Aims: To obtain age references for sitting height (SH), leg length (LL), and SH/H ratio in the Netherlands; to evaluate how SH standard deviation score (SDS), LL SDS, SH/H SDS, and SH/LL SDS are related to height SDS; and to study the usefulness of height corrected SH/H cut-off lines to detect Marfan syndrome and hypochondroplasia.
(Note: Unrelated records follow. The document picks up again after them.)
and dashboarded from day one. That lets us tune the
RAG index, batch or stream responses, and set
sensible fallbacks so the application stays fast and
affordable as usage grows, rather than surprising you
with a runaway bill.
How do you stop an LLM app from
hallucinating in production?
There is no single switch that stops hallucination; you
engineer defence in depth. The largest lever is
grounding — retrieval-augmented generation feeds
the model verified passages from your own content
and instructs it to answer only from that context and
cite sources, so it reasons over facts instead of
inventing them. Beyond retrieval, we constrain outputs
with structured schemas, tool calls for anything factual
Methods: Cross-sectional data on height and sitting height were collected from 14 500 children of Dutch origin in the age range 0–21 years. Reference SD charts were constructed by the LMS method. Correlations were analysed in three age groups. SH/H data from patients with Marfan syndrome and genetically confirmed hypochondroplasia were compared with height corrected SH/H references.
Results: A positive association was observed between H SDS, SH SDS, and LL SDS in all age groups. There was a negative correlation between SH/H SDS and height SDS. In short children with a height SDS <−2 SDS, a cut-off limit of +2.5 SD leads to a more acceptable percentage of false positive results. In exceptionally tall children, a cut-off limit of −2.2 SDS can be used. Alternatively, a nomogram of SH/H SDS versus H SDS can be helpful. The sensitivity of the height corrected cut-off lines for hypochondroplasia was 80% and for Marfan syndrome only 30%.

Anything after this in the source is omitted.